Public warned of overnight queues to view Queen’s coffin lying in state

One estimate says people could wait 12 hours to pay respects at Westminster Hall in London

Officials have set out formal plans for the public to pay their respects to the Queen as her coffin lies in state inside the UK parliamentary grounds, amid warnings that those wishing to do so may have to queue overnight.

The Queen’s coffin will be placed in Westminster Hall, an 11th-century building and the oldest in the parliamentary estate, from 5pm on Wednesday until 6.30am on the day of the funeral, next Monday.

Members of the public will be able to file past the coffin 24 hours a day, with police and transport organisations preparing for an influx of people. The Times is predicting that up to 750,000 people may want to attend.

Another estimate, in the Sun, suggested queues could last up to 12 hours. Some barriers have already been put in place for the queue route, which will run east to west along the south of the Thames before passing over Lambeth Bridge and doubling back towards Parliament Square, although people cannot begin queueing yet.

The last person to lie in state in the UK was the Queen Mother. An estimated 200,000 people visited Westminster Hall to pay their respects before her funeral on 9 April 2002.

Hotels in London have reported an increase in bookings before the Queen lying in state and her funeral.
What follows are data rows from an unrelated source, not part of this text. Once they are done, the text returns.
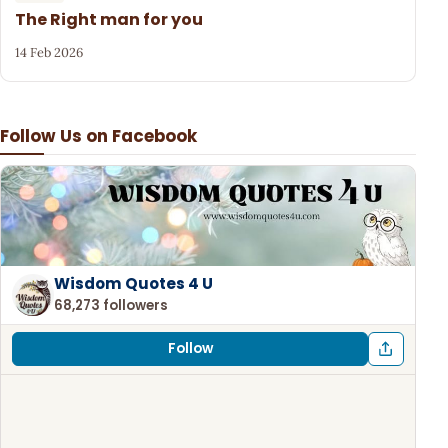
The Right man for you
14 Feb 2026
Follow Us on Facebook
Wisdom Quotes 4 U
68,273 followers
Follow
Travelodge, which has nearly 80 hotels in the city, confirmed demand for rooms had gone up.

A spokesperson said: “As one of London’s largest hotel chains, we are seeing a surge in London bookings from all corners of the UK. Our teams across our 78 London-based Travelodge hotels are working around the clock and gearing up for a busy period in the lead up to the Queen’s state funeral.”

The Rail Delivery Group, which represents train operators, and Transport for London, have warned of potentially busy public transport services, and possible congestion on the roads, urging people to factor in enough time for journeys.

Andy Byford, London’s transport commissioner, told the BBC: “We are working with our partners to keep our city moving smoothly and to ensure that everyone who is planning to attend the memorial events can do so safely.”

Security staff attending the queue route to Westminster Hall for the Queen’s lying in state said crowds were expected to swell before Wednesday afternoon.

They told the Press Association news agency that the queue was likely to extend for miles, all the way along the south side of the River Thames to Tower Bridge. People will not be allowed to camp and will be given numbered wristbands to indicate their place in the queue so they can leave and come back, it is understood.

Once at Westminster Hall, the closed coffin will be placed on a raised platform, covered in the royal standard with the orb and sceptre, the most significant symbols of monarchy, placed on top.

Official guidance for the process tells would-be queuers that the line will move continuously, with few chances to rest. People are advised to “dress appropriately for the occasion”, and to remain silent inside the parliamentary estate.

Those entering will face security checks, with only one small bag per person allowed. Flowers, candles and other tributes will not be allowed, nor will folding chairs or camping equipment.

The coffin will be guarded by units from the Sovereign’s Bodyguard, the Household Division, and Yeoman Warders from the Tower of London.

On Monday, the Queen’s body will be taken from the Palace of Holyroodhouse in Edinburgh to nearby St Giles’ Cathedral, in a family procession led by the new King.

At the cathedral, there will be a thanksgiving service for her life, attended by royals as well as other mourners.

Cammy Day, the leader of Edinburgh council, told BBC Radio Scotland’s Good Morning Scotland that the city was preparing for large crowds.

He said: “We’re expecting tens of thousands of people to be up and down the high street as her majesty comes up to St Giles’ and then onwards from there tomorrow. Our advice to people is to get to the city centre as quickly and early as you can, use public transport because the city has diversions or road closures.”